[Source data]
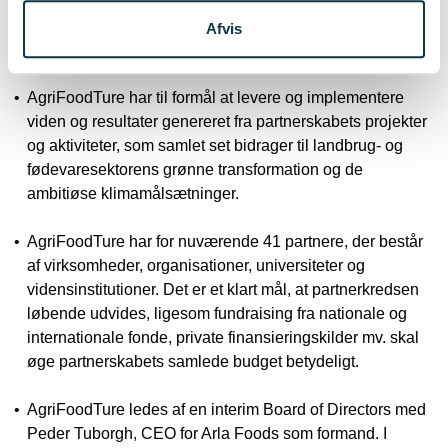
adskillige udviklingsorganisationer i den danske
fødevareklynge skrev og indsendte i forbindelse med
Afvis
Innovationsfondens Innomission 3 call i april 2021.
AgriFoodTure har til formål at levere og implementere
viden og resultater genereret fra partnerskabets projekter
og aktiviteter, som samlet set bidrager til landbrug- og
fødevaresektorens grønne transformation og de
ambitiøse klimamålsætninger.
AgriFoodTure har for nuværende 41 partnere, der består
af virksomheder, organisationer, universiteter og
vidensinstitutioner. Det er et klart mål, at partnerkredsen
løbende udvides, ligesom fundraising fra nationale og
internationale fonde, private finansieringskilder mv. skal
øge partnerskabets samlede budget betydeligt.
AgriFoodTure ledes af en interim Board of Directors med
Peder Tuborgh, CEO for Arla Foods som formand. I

What the exercise asks
Repeat exactly the lines of the records from the one containing "øge partnerskabets samlede budget betydeligt." to the last, and include no line outside that stretch.

Answer
øge partnerskabets samlede budget betydeligt.
AgriFoodTure ledes af en interim Board of Directors med
Peder Tuborgh, CEO for Arla Foods som formand. I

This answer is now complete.